Hypocrisy is a common criticism leveled against Christians; thank God it isn’t hypocrites criticizing us!  It depends, though, upon the idea of Christianity in the mind of the one doing the criticizing: what is Christianity really about?  What’s it really supposed to be about?  As I understand it, it’s about salvation for hypocrites.  Who has never adapted his or her beliefs to the pressures of a given situation, or found convenient workarounds as the situation may suggest?  I don’t think it’s an overstatement or misrepresentation to say that we’ve all been guilty of such accommodation, such compromise, at different times in different ways.  The worst sort of hypocrite is the one who will not confess that his or her actions fail to measure up to his or her avowed principles.  This is the worst sort not because it goes undetected but because the far-gone hypocrite is no longer aware of his or her duplicity, and nothing seems to be able to alter that sorry state: such are invincibly innocent, in their own eyes.

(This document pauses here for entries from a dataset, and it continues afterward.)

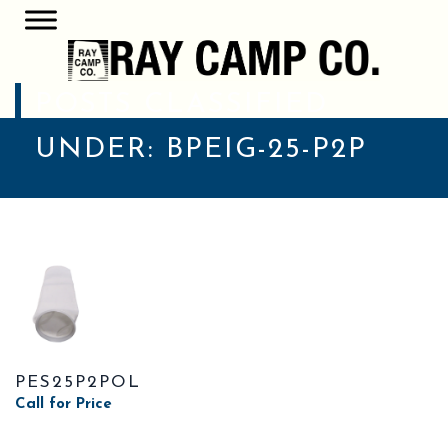
POSTS CLASSIFIED
UNDER:
BPEIG-25-P2P
PES25P2POL
Call for Price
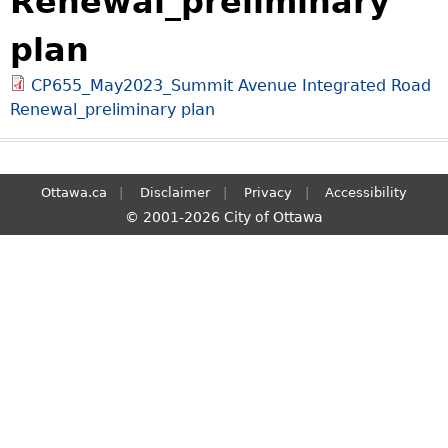
Renewal_preliminary
S
plan
e
a
CP655_May2023_Summit Avenue Integrated Road
r
Renewal_preliminary plan
c
h
Ottawa.ca
Disclaimer
Privacy
Accessibility
© 2001-2026 City of Ottawa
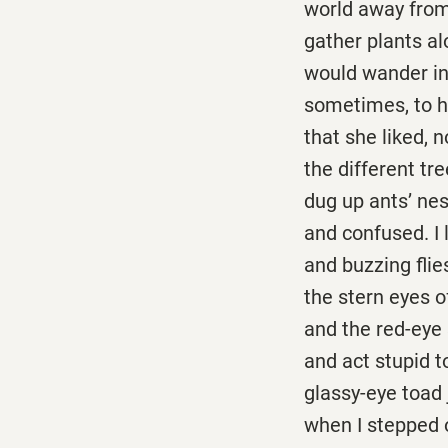
world away from 
gather plants alo
would wander in
sometimes, to he
that she liked, 
the different tre
dug up ants’ ne
and confused. I 
and buzzing flie
the stern eyes o
and the red-eye 
and act stupid t
glassy-eye toad 
when I stepped 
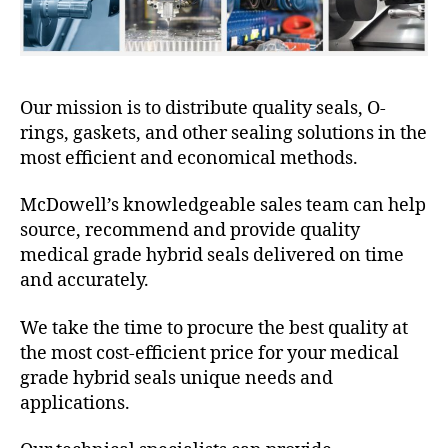
Our mission is to distribute quality seals, O-
rings, gaskets, and other sealing solutions in the
most efficient and economical methods.
McDowell’s knowledgeable sales team can help
source, recommend and provide quality
medical grade hybrid seals delivered on time
and accurately.
We take the time to procure the best quality at
the most cost-efficient price for your medical
grade hybrid seals unique needs and
applications.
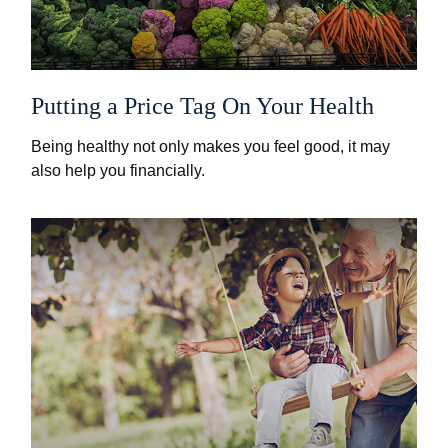
Putting a Price Tag On Your Health
Being healthy not only makes you feel good, it may
also help you financially.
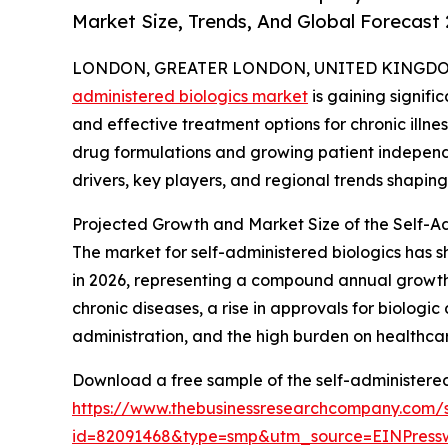
Market Size, Trends, And Global Forecast
LONDON, GREATER LONDON, UNITED KINGDOM, 
administered biologics market
is gaining signif
and effective treatment options for chronic illnes
drug formulations and growing patient independe
drivers, key players, and regional trends shaping
Projected Growth and Market Size of the Self-A
The market for self-administered biologics has sho
in 2026, representing a compound annual growth r
chronic diseases, a rise in approvals for biologi
administration, and the high burden on healthcare
Download a free sample of the self-administered
https://www.thebusinessresearchcompany.com/
id=82091468&type=smp&utm_source=EINPres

When you’ve convinced yourself that, though not perfect, you’re not guilty, that nothing you’re doing, or saying, or thinking is contrary or even could be contrary to Christ, to Christianity, or the Word of God, what hope or help is there then?  Jesus is irritated, frustrated with the failure of the teachers of the law, but he is angriest about their apparent lack of awareness of much less concern for the destruction their way makes around them.  “They devour widows’ houses and for a show make lengthy prayers.  These men will be punished most severely” (12:40).  They put their piety on display even as they’re defrauding the most helpless, weakest among them, who have put their trust in these shepherds for help, intercession, prayer, protection, and faithful guidance.  The vulnerable seek the help of the powerful; the powerful recognize in this the opportunity to consolidate their power—that’s not just evident only in an election year.

A brother in Christ from another denomination recently shared with me his disappointment: he understood that laypeople like him strayed from the Word of God, and even pastors, but he was especially disappointed in pastors who tried to persuade the people that such straying was in fact actually being truly faithful to Christ.  Our women’s group is studying James at the moment.  James wants to be very clear in reminding all of us, and pastors particularly, that “we who teach will be judged more strictly” (James 3:1).  Kyrie, eleison!  Lord, have mercy!

Christ comes into this world with power: the power to serve.  As we apply ourselves to serving the Word, the Word will serve us, and save.  When we instead attempt to make the Word serve us, we’re only serving ourselves.  Christ serves and calls to a life of service, to be servants, who are never too proud, never too important, for any task, never too proud, never too important, to welcome and bless the transforming authority of God’s Word: “[a]nyone who wants to be first must be the very last, and the servant of all” (Mk 9:35).  That doesn’t sound very prestigious, though.  Who’s going to be able to kneel and kiss our hands, if our hands are always in the hot dishwater, folding the laundry, or unclogging the toilet, unloading boxes of food for the local food pantry, or baking bread and making soup for neighbors?